Top of Records to process

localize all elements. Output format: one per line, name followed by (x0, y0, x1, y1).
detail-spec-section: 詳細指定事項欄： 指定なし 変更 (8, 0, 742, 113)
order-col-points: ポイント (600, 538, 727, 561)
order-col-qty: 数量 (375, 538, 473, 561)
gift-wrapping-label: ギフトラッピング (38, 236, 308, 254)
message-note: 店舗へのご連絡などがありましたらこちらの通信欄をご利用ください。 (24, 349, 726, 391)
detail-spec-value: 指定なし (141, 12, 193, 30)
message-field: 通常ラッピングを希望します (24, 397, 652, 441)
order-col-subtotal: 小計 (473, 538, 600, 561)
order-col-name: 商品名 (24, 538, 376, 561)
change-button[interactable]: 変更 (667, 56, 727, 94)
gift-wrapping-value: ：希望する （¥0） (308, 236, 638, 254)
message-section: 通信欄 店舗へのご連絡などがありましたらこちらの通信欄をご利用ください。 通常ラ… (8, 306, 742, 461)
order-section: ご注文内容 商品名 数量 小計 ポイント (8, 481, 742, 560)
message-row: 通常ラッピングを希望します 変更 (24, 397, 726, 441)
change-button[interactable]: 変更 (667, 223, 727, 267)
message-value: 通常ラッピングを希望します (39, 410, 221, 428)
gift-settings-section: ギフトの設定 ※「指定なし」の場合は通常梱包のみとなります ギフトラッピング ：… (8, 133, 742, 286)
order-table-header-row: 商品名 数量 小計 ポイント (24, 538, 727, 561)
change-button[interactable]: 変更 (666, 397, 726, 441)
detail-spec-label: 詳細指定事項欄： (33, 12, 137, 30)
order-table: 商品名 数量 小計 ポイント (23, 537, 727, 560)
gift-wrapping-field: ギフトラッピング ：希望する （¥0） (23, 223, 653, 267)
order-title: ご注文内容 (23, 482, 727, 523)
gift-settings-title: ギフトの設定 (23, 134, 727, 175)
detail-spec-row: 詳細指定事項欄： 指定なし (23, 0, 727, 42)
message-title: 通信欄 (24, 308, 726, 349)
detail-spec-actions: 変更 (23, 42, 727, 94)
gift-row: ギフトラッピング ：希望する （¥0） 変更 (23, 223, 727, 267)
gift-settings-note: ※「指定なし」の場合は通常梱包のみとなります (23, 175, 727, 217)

Bottom of Records to process
Top of Records to process

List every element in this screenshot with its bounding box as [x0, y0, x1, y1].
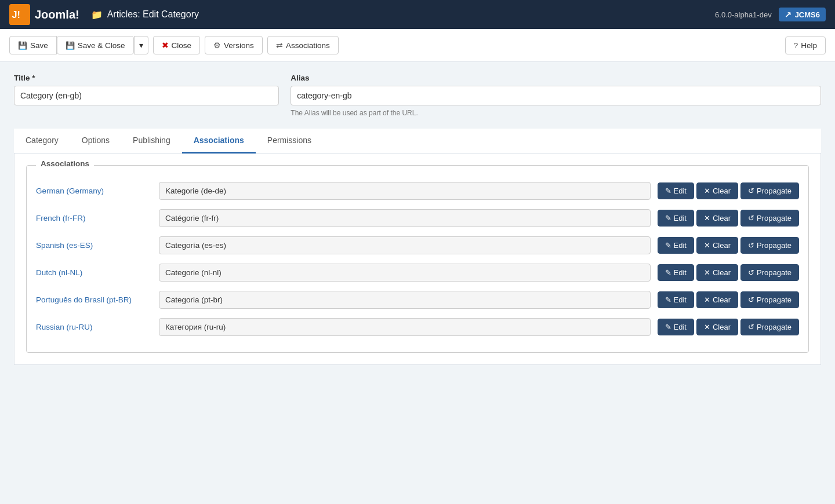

Bottom of Records to process
Top of Records to process

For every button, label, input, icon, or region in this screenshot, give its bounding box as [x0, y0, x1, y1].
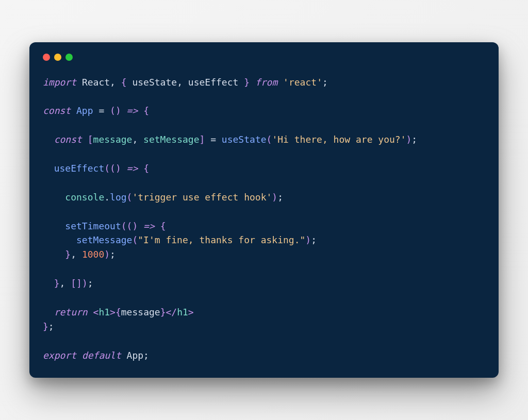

Bottom of Records to process

_Action item_: Scan the listing for the string "bounding", then copy every line where it appears.

_Task solution_:
List every element in this screenshot with its bounding box as [x0, y0, x1, y1].
For every button, label, input, icon, or region in this screenshot, give its bounding box as [x0, y0, x1, y1].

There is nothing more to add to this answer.